Please restate the entries below word for word, leaving out any pictures.

START Data shown

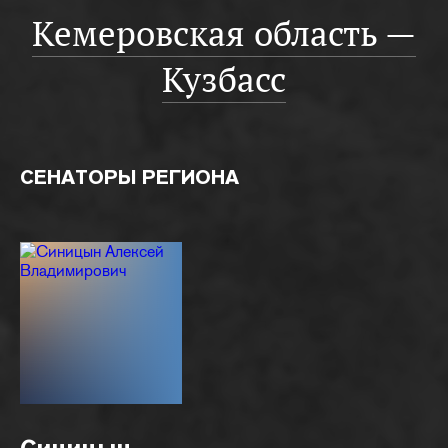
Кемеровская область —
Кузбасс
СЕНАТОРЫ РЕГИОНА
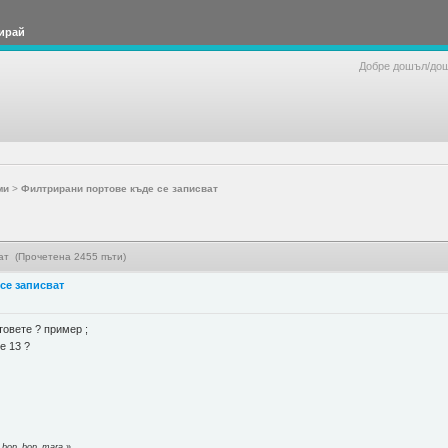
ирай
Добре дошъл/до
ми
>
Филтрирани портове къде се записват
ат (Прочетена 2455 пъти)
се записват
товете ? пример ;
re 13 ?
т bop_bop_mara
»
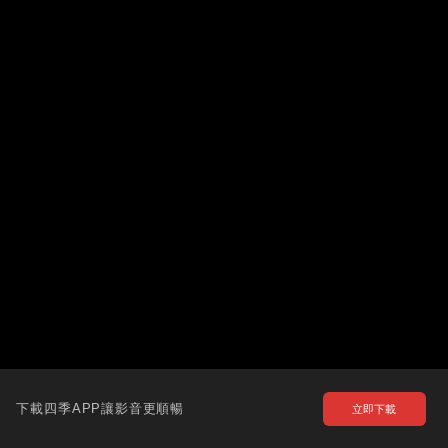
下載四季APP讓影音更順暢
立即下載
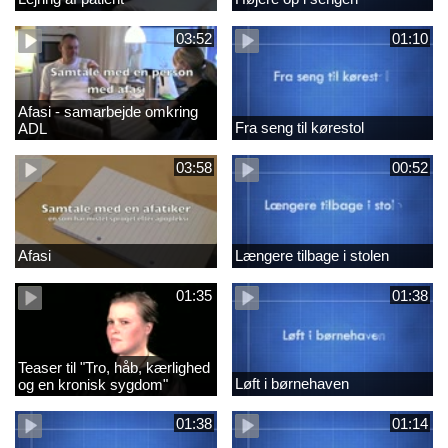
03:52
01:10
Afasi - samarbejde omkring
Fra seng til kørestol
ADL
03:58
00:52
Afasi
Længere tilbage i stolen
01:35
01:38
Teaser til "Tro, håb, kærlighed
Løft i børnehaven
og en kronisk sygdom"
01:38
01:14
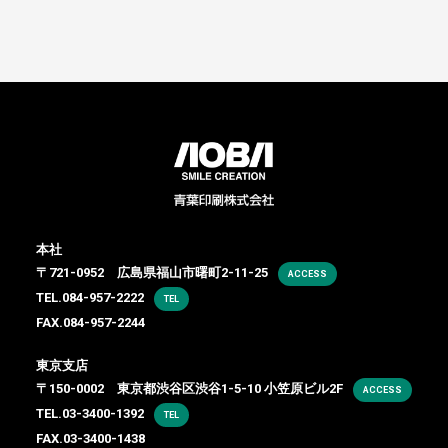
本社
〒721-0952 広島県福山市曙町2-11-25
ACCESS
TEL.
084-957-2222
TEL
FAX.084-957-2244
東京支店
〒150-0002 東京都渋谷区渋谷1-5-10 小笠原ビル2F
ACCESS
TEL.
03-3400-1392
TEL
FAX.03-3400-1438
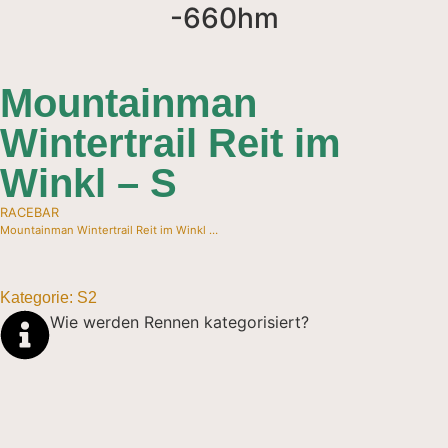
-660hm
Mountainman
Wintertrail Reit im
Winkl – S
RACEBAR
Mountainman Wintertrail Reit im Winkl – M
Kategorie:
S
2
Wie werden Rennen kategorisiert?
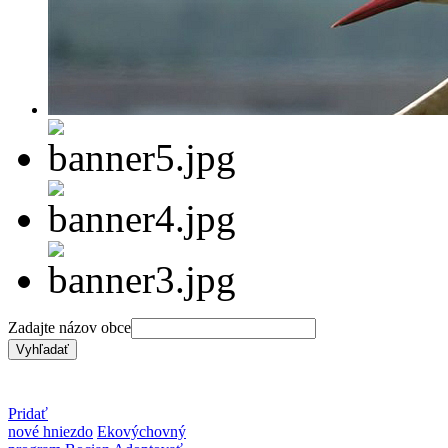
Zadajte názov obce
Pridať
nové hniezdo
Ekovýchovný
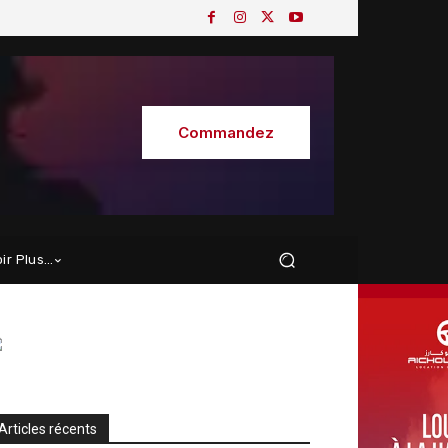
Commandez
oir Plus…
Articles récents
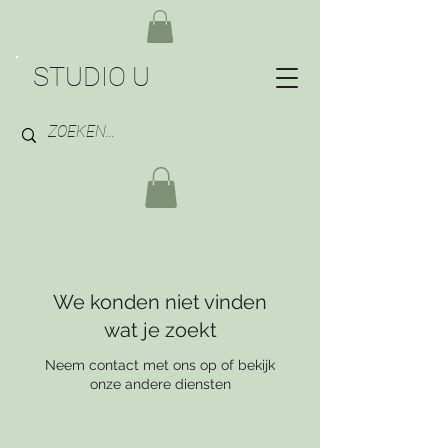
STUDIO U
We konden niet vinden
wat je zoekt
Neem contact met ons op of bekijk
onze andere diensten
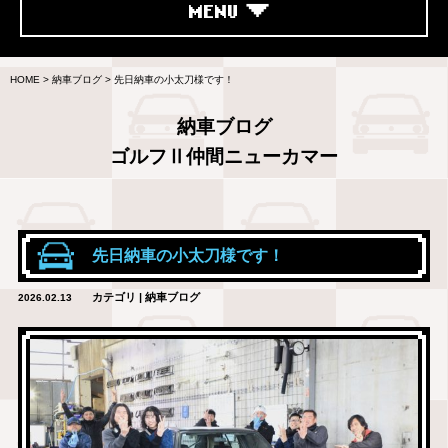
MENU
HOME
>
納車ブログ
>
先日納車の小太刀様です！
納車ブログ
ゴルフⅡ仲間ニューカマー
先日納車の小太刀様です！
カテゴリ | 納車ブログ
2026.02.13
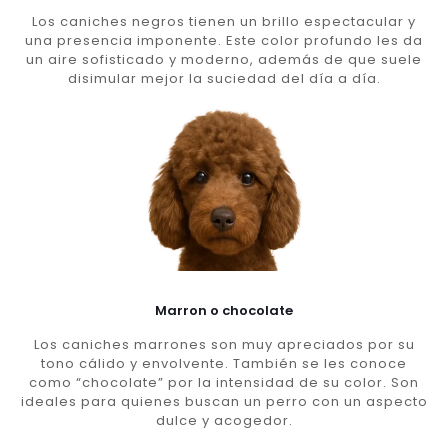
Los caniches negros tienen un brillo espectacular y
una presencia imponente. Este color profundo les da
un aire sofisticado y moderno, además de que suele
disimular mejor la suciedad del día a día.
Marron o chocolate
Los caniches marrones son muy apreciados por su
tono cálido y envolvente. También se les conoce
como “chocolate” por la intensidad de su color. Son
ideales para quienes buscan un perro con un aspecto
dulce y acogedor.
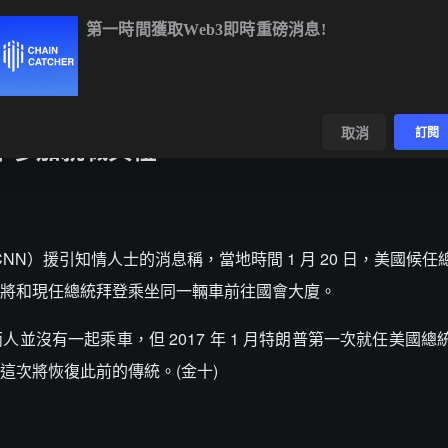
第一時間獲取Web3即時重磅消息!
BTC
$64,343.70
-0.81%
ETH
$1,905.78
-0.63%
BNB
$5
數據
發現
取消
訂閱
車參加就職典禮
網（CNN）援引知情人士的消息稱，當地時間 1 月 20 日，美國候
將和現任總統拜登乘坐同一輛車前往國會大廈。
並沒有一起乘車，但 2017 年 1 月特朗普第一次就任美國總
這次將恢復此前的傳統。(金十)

END Data shown

__Task answer__:
Кемеровская область —
Кузбасс
СЕНАТОРЫ РЕГИОНА
ирай
Добре дошъл/до
ми
>
Филтрирани портове къде се записват
ат (Прочетена 2455 пъти)
се записват
товете ? пример ;
re 13 ?
т bop_bop_mara
»
下載四季APP讓影音更順暢
立即下載
03:52
01:10
Afasi - samarbejde omkring
Fra seng til kørestol
ADL
03:58
00:52
Afasi
Længere tilbage i stolen
01:35
01:38
Teaser til "Tro, håb, kærlighed
Løft i børnehaven
og en kronisk sygdom"
01:38
01:14
本社
〒721-0952 広島県福山市曙町2-11-25
ACCESS
TEL.
084-957-2222
TEL
FAX.084-957-2244
東京支店
〒150-0002 東京都渋谷区渋谷1-5-10 小笠原ビル2F
ACCESS
TEL.
03-3400-1392
TEL
FAX.03-3400-1438
-660hm
Mountainman
Wintertrail Reit im
Winkl – S
RACEBAR
Mountainman Wintertrail Reit im Winkl – M
Kategorie:
S
2
Wie werden Rennen kategorisiert?
Zadajte názov obce
Pridať
nové hniezdo
Ekovýchovný
Commandez
oir Plus…
Articles récents
STUDIO U
We konden niet vinden
wat je zoekt
Neem contact met ons op of bekijk
onze andere diensten
MENU
HOME
>
納車ブログ
>
先日納車の小太刀様です！
納車ブログ
ゴルフⅡ仲間ニューカマー
先日納車の小太刀様です！
カテゴリ | 納車ブログ
2026.02.13
Los caniches negros tienen un brillo espectacular y
una presencia imponente. Este color profundo les da
un aire sofisticado y moderno, además de que suele
disimular mejor la suciedad del día a día.
Marron o chocolate
Los caniches marrones son muy apreciados por su
tono cálido y envolvente. También se les conoce
como “chocolate” por la intensidad de su color. Son
ideales para quienes buscan un perro con un aspecto
dulce y acogedor.
第一時間獲取Web3即時重磅消息!
BTC
$64,343.70
-0.81%
ETH
$1,905.78
-0.63%
BNB
$5
數據
發現
取消
訂閱
車參加就職典禮
網（CNN）援引知情人士的消息稱，當地時間 1 月 20 日，美國候
將和現任總統拜登乘坐同一輛車前往國會大廈。
並沒有一起乘車，但 2017 年 1 月特朗普第一次就任美國總
這次將恢復此前的傳統。(金十)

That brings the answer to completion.